BUGÜNKÜ gibi uydu destekli elektronik yön bulma aygıtlarının olmadığı tarihlerde insanlar yollarını, yönlerini "her zaman orada olan" gök cisimlerine bakarak bulurlardı.
Güneş, Ay ve Kuzey Yıldızı... Bunların hareketlerini bilen, dilinden anlayan bir insan için ne denizde kaybolmak söz konusu olurdu, ne çölde kendi izinin etrafında dönüp durmak.
Yaşam, buna göre planlanır, buna göre izlenirdi.
Biraz da bu yüzden bir kadına áşık olmayı, eski tarihlerde yaşayan insanların Güneş, Ay ve Kuzey Yıldızı’na bağlı olmalarına benzetirim.
Öyle bir ilişkidir bu çünkü.
Yaşamınızı ona göre planlar, onun işaret ettiği yönde hareket etmeye çalışırsınız.
Hayatınızın merkezinde öyle bir çekim gücü oluşturur ki o olmadan yönünüzü bulamazsınız.
O olmazsa, büyük bir boşluğun içine düşer, şaşkın şaşkın etrafınıza bakar, kalırsınız.
Güneşiniz yoktur ki önünüzü aydınlatsın, ayınız yoktur ki havanın nasıl olabileceğini bilip, tedbirinizi alabilesiniz, kuzey yıldızınız yoktur ki yönünüzü bulabilesiniz.
Bunu bütün áşıklar iyi bilir.
O çok özel kadının bir gülüşü, gamzesinin bir kıvrımı, saçının küçük bir dalgalanması, omuzlarının naif silkinişi áşığın dünya üzerindeki konumunu belirler.
O olmadığı zaman anlarsınız, yokluğunun ne anlama geldiğini.
Fransız düşünür ve yazar Gorz’un, 82 yaşındaki eşini öldürdükten sonra intihar ettiğini gazetelerdeki haberlerde okumuş olmalısınız.
İlk bakışta bir üçüncü sayfa haberi gibi görünüyor.
Ama üçüncü sayfa cinayetlerinden çok daha derin, çok daha etkileyici bir öyküsü var bu cinayet ve intiharın.
Gorz’un 58 yıllık eşi Dorine, uzun süren ölümcül bir hastalığa yakalanmıştı. Onun daha fazla acı çekmesine gönlü razı olmayan Gorz, eşini öldürmekten başka bir çare bulamadı.
Onsuz yaşayacağı hayatın anlamsız olacağını düşündüğü için kendisini öldürmekten de çekinmedi.
Bu olaydan hemen önce, Gorz, Dorine’e, ona olan aşkını anlattığı oldukça uzun mektup yazdı.
Bu mektup, "D’ye mektup: Bir aşkın hikáyesi" isimli bir kitap olarak yayımlandı ve şu anda Fransa’da en çok satanlar listesinde.
Mektupta şöyle bir bölüm var: "Yakında 82 yaşında olacaksın.
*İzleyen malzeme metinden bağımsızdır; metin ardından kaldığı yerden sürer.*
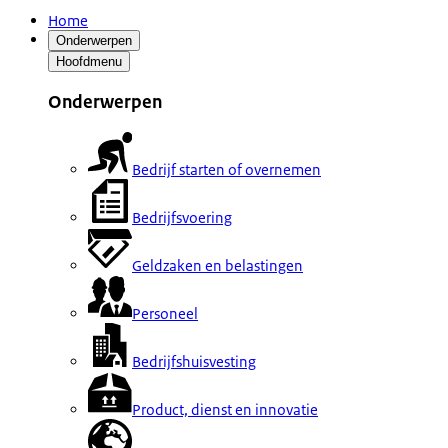
Home
Onderwerpen
Hoofdmenu
Onderwerpen
Bedrijf starten of overnemen
Bedrijfsvoering
Geldzaken en belastingen
Personeel
Bedrijfshuisvesting
Product, dienst en innovatie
Boyun 6 santim kısaldı ve 45 kiloya kadar düştün. Ancak hálá güzelsin, zarifsin ve arzulanıyorsun. Birlikte yaşadığımız 58 yıl geride kaldı ve ben seni her zamankinden daha çok seviyorum. İçimde, göğsümün kovuğunda, sadece senin sıcak bedeninin benimkine dokunmasıyla doldurulabilecek, yiyip bitirici bir boşluk taşıyorum."
Bu son cümle, Gorz’un neden intihar ettiğini de açıklıyor.
Tamamen yitirilen bir sevgilinin ardından asla doldurulamayacak bir boşlukla yaşayabilmek belli ki ona imkánsız bir durum olarak görünmüş.
Gorz, güneşini, ayını, kuzey yıldızını kaybettiğinde içindeki boşlukta yolunu bulamayacağını iyi biliyormuş.
O güzel başın bir daha omzuna yaslanamayacağını anlayınca, bir insanın yaşamı boyunca üstlenebileceği en büyük sorumluluğa da sırtını çevirememiş.
"Aşkın ömrü üç yıldır, yok hayır beş yıldır" tartışmaları yapanlara da 58 yıl süren bu muazzam aşk, "kapak olsun"!
Rodos’ta bir bayram sabahı
GEÇTİĞİMİZ yaz, güzel bir gecede Rodos’ta aklımıza düşen bir fikri takip ettik ve Şeker Bayramı namazını Rodos’taki İbrahim Paşa Camii’nde kıldık.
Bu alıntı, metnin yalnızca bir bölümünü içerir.